Records drawn from a dataset
————————

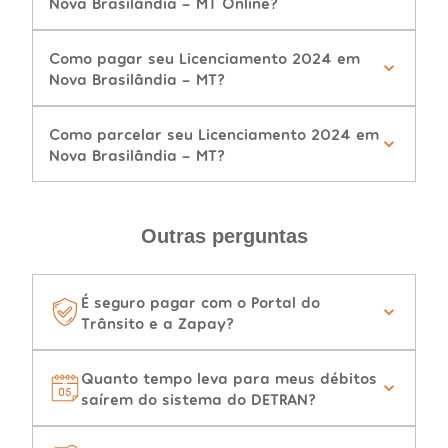
Nova Brasilândia - MT Online?
Como pagar seu Licenciamento 2024 em
Nova Brasilândia - MT?
Como parcelar seu Licenciamento 2024 em
Nova Brasilândia - MT?
Outras perguntas
É seguro pagar com o Portal do
Trânsito e a Zapay?
Quanto tempo leva para meus débitos
saírem do sistema do DETRAN?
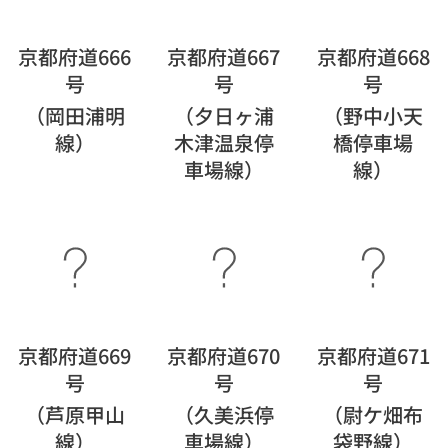
京都府道666
京都府道667
京都府道668
号
号
号
（岡田浦明
（夕日ヶ浦
（野中小天
線）
木津温泉停
橋停車場
車場線）
線）
京都府道669
京都府道670
京都府道671
号
号
号
（芦原甲山
（久美浜停
（尉ケ畑布
線）
車場線）
袋野線）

————————

Task description: Which lines above contain the word "Licenciamento"? Copy each of them.

Reply to the task:
Como pagar seu Licenciamento 2024 em
Como parcelar seu Licenciamento 2024 em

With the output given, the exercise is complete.